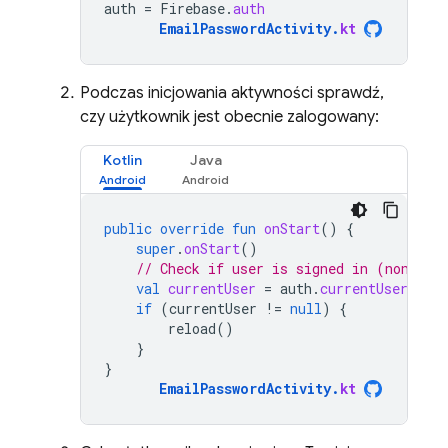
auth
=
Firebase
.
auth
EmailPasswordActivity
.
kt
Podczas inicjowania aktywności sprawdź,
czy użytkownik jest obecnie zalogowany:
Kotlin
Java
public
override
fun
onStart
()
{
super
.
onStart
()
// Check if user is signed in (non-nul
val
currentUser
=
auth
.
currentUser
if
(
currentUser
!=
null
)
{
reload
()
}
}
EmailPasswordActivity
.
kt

* * *

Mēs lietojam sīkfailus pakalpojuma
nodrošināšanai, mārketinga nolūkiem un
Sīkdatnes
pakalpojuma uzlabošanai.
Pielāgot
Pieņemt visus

About this exercise:
Search the listing above for lines containing "pakalpojuma", and copy them.

Expected answer:
Mēs lietojam sīkfailus pakalpojuma
pakalpojuma uzlabošanai.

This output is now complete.